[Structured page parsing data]
=-=-=-=-=

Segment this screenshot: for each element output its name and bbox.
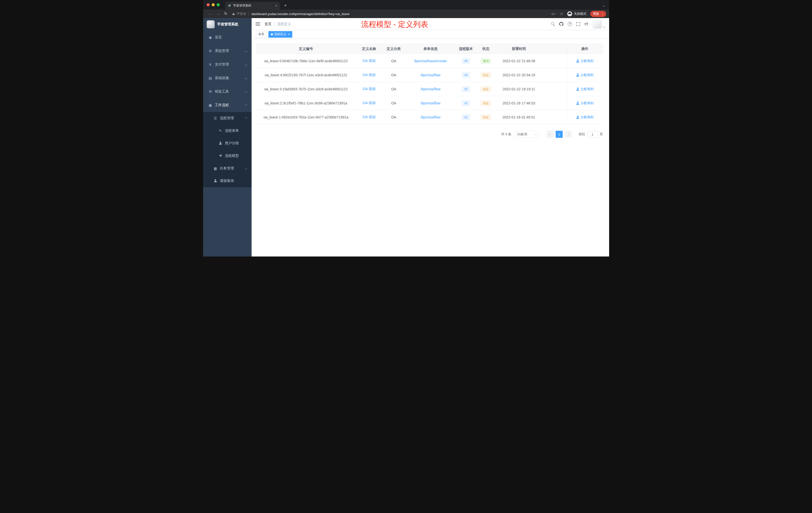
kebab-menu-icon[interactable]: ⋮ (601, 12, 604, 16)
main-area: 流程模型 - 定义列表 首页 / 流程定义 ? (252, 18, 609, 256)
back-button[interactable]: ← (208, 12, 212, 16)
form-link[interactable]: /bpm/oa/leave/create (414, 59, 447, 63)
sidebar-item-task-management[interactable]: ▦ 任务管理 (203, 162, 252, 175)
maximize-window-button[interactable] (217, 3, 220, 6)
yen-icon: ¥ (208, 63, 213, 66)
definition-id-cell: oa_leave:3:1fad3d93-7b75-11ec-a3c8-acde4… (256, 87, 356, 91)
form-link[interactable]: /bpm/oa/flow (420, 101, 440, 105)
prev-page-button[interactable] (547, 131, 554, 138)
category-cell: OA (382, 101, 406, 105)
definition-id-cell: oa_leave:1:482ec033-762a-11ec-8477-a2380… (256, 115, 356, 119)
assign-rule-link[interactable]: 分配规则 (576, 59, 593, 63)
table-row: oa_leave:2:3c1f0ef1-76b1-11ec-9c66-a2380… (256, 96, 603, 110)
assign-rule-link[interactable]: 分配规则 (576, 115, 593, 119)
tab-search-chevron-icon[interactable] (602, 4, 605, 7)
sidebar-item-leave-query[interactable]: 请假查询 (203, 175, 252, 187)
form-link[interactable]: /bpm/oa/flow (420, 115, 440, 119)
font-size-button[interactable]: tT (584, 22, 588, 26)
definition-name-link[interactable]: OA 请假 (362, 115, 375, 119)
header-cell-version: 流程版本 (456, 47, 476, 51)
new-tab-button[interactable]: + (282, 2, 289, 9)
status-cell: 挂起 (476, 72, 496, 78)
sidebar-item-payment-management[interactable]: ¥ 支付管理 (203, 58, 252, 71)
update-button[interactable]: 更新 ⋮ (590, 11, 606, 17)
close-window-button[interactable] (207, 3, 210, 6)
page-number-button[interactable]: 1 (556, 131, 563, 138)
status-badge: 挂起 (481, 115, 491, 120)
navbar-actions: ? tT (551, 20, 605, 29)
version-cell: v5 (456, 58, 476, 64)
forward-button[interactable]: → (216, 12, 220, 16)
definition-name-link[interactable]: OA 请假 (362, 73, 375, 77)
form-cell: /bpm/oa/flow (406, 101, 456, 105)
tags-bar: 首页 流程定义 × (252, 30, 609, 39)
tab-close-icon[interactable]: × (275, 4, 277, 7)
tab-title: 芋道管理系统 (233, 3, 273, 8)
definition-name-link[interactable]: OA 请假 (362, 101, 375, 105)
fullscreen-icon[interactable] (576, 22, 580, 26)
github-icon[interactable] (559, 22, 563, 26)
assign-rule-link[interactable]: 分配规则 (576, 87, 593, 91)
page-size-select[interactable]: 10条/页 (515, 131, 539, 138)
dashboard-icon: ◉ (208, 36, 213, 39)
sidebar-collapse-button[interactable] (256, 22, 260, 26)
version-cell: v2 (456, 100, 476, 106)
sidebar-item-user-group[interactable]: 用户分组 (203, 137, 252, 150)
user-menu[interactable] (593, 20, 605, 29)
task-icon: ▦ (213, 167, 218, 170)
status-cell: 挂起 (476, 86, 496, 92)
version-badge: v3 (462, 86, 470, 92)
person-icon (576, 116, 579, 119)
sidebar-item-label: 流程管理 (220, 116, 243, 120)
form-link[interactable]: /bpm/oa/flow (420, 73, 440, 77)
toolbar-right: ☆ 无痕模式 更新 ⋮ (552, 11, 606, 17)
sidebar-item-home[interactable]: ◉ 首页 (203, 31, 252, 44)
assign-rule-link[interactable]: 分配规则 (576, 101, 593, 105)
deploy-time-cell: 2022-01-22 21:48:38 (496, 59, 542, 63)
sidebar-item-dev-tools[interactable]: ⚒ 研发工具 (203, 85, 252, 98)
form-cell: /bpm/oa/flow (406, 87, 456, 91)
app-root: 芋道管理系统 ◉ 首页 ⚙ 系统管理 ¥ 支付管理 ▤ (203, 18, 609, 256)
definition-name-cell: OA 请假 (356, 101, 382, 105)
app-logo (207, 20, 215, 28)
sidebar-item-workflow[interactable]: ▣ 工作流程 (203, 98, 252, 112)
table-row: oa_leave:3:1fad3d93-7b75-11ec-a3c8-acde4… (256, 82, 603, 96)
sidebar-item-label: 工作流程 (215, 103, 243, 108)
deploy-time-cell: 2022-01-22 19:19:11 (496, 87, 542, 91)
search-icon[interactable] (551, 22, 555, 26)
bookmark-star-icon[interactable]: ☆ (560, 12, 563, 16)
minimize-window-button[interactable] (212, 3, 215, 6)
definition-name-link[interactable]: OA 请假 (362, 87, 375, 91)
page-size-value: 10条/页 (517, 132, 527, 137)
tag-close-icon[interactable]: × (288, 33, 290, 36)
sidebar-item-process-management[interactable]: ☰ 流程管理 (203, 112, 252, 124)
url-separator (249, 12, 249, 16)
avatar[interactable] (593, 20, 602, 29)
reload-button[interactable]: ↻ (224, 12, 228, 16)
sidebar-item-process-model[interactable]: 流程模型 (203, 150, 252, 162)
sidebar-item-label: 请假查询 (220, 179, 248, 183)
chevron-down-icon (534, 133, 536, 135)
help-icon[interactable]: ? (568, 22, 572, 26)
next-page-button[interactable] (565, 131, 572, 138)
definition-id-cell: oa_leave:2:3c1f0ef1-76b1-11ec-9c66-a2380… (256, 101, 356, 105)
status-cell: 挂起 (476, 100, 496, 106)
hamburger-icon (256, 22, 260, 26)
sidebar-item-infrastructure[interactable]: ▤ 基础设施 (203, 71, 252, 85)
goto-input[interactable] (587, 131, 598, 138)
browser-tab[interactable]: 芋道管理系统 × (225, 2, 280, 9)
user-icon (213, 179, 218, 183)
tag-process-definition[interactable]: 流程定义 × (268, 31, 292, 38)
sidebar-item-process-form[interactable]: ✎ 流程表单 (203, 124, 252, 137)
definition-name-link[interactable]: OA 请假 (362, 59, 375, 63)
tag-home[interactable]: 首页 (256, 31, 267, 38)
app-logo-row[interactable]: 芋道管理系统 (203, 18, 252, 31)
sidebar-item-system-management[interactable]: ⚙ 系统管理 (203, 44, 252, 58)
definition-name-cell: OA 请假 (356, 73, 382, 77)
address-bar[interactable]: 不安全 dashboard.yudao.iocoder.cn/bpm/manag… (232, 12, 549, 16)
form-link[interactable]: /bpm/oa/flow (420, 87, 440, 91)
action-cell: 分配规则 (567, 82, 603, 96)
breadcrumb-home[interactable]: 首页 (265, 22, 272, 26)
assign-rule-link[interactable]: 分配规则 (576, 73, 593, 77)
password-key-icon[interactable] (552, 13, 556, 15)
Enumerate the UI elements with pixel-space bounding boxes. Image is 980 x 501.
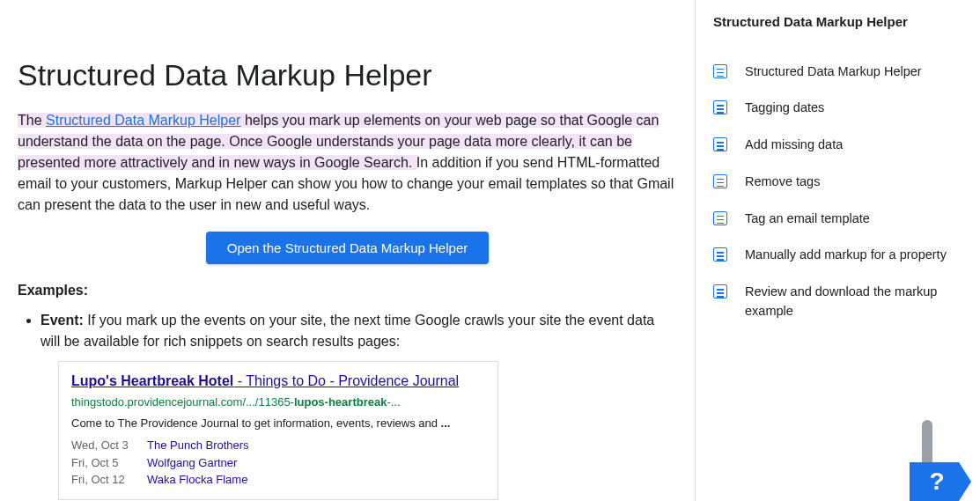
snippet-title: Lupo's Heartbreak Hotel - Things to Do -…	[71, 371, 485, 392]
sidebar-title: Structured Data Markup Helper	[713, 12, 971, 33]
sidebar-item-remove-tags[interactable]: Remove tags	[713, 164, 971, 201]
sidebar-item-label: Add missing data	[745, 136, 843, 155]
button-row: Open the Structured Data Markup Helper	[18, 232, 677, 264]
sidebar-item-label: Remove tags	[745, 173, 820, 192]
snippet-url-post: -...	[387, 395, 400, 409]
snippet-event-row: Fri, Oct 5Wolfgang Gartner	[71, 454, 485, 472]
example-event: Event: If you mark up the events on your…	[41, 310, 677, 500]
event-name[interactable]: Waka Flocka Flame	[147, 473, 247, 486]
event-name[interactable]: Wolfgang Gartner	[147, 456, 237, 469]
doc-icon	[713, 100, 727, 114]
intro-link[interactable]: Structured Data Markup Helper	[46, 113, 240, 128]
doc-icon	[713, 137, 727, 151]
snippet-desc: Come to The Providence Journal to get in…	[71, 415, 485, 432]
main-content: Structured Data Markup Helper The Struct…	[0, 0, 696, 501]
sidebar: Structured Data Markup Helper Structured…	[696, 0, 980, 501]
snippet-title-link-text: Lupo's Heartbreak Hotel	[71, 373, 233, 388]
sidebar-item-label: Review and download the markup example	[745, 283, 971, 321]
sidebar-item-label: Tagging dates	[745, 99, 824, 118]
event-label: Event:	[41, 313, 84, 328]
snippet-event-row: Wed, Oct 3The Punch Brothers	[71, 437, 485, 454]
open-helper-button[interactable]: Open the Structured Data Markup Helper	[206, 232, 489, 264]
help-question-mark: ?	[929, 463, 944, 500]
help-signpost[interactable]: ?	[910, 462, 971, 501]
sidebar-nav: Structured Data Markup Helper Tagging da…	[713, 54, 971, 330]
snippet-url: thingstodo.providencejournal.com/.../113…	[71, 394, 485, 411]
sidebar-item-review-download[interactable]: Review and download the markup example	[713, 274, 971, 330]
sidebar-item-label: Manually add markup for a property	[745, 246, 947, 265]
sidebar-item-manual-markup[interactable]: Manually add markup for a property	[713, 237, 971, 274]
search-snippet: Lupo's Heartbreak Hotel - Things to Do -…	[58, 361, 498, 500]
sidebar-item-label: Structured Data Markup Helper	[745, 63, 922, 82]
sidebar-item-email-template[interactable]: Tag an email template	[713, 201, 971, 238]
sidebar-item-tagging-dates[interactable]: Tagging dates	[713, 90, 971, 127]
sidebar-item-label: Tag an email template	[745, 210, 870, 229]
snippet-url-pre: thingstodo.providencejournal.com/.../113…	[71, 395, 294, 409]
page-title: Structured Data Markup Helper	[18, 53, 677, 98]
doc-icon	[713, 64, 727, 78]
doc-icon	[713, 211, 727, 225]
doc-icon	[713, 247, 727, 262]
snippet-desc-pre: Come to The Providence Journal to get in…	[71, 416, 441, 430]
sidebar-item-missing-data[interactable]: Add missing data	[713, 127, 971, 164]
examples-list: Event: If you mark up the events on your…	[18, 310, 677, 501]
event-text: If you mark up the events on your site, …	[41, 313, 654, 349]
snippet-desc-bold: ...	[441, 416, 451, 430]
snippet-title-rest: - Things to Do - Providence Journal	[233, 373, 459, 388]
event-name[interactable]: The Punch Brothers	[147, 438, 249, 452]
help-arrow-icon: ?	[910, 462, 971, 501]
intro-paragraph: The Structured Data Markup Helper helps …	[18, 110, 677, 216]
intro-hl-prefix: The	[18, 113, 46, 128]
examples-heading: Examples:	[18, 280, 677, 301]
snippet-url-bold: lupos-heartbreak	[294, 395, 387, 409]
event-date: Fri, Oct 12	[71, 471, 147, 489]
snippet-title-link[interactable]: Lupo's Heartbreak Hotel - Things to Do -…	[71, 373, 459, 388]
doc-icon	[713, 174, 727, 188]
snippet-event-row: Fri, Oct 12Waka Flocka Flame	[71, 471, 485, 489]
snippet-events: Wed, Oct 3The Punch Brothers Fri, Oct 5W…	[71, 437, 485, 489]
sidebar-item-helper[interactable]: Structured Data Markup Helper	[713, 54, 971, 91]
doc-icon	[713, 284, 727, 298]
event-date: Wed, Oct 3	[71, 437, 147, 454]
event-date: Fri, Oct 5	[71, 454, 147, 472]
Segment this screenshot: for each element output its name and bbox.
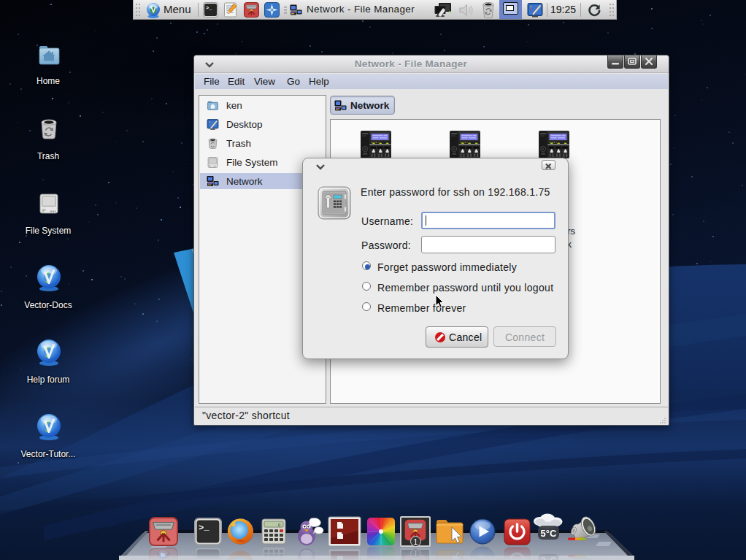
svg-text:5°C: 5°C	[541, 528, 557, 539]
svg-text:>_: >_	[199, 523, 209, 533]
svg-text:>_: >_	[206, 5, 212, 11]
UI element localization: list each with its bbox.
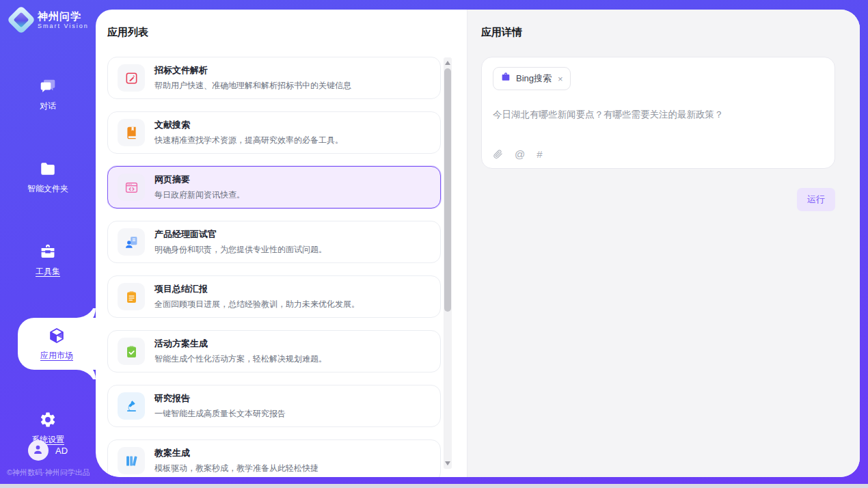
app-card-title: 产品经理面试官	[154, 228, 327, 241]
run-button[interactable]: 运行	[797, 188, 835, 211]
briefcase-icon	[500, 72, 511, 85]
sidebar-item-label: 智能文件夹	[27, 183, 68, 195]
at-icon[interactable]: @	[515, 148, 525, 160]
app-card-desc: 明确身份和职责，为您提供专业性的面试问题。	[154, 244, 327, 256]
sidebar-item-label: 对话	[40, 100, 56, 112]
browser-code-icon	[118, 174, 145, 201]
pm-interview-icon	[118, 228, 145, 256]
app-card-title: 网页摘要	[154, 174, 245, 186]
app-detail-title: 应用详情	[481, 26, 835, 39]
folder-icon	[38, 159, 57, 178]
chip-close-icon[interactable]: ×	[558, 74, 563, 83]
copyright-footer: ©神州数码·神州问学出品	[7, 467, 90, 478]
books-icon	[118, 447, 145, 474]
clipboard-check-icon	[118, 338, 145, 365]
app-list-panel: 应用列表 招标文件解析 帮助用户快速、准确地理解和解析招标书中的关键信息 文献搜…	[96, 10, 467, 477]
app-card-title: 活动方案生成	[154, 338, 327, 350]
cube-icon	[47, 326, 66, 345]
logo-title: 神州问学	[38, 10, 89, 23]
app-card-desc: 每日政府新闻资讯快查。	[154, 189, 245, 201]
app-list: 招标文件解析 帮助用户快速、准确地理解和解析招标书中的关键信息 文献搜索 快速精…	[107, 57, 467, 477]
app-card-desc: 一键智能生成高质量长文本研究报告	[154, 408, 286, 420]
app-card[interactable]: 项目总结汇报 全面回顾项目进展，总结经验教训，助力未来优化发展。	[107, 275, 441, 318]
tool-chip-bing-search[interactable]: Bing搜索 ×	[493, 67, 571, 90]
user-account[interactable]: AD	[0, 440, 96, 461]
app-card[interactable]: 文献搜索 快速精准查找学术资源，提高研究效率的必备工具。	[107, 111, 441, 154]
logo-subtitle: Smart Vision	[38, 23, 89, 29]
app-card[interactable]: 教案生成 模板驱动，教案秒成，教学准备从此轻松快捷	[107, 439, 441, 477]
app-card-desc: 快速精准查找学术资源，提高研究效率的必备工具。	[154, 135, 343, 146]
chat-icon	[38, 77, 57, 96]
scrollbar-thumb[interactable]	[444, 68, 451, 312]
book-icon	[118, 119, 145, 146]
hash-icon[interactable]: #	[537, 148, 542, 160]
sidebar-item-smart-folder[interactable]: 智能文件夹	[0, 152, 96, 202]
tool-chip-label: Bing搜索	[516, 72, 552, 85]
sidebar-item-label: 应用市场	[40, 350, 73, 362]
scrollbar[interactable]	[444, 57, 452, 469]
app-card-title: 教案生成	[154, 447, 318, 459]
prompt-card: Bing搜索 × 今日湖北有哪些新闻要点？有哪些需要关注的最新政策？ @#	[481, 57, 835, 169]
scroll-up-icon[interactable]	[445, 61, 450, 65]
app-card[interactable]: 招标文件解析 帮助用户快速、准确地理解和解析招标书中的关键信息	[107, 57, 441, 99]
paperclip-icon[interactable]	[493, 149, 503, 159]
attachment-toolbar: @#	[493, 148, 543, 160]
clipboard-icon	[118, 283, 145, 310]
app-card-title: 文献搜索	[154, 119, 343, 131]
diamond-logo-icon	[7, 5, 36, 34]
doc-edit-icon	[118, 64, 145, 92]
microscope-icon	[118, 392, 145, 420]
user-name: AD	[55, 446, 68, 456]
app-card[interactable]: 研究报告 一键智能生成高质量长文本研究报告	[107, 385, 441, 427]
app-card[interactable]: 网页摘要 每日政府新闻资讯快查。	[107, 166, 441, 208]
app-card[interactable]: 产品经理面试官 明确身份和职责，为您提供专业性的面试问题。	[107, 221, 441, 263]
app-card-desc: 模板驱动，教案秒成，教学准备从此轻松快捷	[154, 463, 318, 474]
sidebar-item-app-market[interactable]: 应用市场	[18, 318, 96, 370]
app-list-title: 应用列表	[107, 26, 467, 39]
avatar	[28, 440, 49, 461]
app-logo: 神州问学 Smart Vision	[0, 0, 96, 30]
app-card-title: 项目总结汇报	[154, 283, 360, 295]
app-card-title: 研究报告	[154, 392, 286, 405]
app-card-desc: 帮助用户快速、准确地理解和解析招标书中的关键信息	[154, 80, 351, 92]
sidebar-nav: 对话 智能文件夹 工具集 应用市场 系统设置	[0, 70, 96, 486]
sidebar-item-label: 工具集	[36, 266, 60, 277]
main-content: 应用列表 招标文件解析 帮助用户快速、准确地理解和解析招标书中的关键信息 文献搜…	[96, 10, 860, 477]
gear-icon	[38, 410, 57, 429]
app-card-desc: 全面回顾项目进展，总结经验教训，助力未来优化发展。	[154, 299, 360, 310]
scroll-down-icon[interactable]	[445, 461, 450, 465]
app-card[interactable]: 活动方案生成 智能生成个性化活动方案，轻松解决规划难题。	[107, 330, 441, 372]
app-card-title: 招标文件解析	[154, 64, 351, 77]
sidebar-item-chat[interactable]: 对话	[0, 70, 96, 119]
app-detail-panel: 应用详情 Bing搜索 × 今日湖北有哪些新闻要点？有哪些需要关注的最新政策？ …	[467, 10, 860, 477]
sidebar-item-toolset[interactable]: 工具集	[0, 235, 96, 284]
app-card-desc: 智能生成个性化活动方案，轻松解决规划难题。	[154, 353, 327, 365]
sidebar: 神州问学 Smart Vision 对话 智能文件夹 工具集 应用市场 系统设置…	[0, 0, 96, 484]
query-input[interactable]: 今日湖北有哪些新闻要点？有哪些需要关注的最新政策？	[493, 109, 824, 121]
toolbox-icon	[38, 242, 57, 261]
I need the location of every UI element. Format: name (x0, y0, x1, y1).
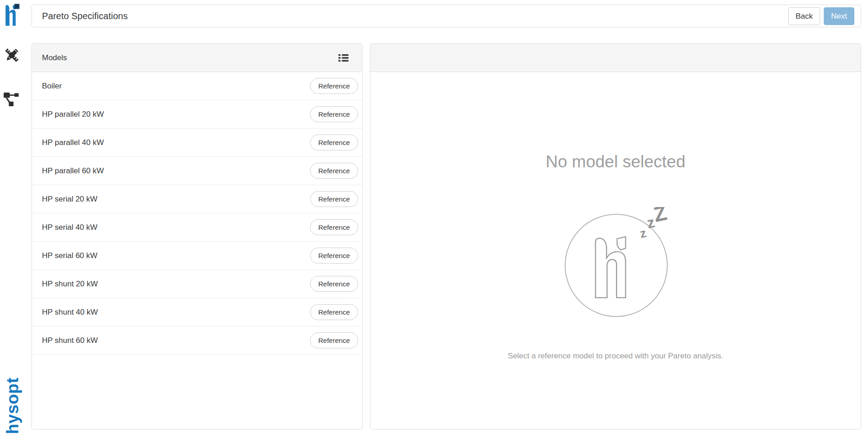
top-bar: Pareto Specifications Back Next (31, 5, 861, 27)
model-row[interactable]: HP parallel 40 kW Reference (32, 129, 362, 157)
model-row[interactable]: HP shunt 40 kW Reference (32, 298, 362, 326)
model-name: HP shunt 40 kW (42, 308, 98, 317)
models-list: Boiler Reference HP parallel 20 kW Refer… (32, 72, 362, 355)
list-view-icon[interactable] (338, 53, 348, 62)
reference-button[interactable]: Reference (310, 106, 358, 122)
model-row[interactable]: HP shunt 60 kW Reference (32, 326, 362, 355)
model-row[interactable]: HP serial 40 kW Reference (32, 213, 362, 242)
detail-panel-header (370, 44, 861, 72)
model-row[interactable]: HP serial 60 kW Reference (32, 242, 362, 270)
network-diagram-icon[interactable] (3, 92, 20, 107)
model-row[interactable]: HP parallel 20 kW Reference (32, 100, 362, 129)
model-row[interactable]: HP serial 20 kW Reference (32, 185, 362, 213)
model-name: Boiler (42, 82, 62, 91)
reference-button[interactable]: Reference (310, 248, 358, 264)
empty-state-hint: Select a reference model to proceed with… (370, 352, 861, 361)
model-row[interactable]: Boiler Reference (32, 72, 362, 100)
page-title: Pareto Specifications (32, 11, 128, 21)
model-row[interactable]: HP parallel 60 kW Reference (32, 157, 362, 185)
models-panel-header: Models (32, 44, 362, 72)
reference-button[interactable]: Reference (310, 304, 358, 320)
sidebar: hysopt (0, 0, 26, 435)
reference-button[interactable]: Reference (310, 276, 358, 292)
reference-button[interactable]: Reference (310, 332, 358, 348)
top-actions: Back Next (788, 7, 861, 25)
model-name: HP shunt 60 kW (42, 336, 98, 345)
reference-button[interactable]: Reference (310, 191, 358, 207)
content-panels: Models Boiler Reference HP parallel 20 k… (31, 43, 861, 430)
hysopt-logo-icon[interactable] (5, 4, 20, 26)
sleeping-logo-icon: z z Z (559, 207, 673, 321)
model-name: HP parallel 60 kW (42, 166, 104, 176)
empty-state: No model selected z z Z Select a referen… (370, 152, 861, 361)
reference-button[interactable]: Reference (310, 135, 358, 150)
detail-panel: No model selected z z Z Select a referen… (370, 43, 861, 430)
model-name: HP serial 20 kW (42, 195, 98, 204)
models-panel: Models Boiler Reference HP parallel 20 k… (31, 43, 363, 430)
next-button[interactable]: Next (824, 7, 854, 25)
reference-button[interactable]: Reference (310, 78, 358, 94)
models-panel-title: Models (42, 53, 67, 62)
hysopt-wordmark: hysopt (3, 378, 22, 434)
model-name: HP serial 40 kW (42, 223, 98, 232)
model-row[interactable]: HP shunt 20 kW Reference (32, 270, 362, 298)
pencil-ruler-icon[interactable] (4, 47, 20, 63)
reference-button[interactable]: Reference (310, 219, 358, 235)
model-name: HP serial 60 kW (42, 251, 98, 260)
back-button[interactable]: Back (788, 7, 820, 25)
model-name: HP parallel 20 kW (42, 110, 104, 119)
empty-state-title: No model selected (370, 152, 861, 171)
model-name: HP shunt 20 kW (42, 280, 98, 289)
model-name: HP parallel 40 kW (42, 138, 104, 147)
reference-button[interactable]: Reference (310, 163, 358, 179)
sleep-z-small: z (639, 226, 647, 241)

=-=-=-=-=

Work instructions :: Search the records for the word "工作流程" and return every line that holds it.

Task result ::
sidebar-item-workflow[interactable]: ▣ 工作流程 (203, 98, 252, 112)
sidebar-item-label: 工作流程 (215, 103, 243, 108)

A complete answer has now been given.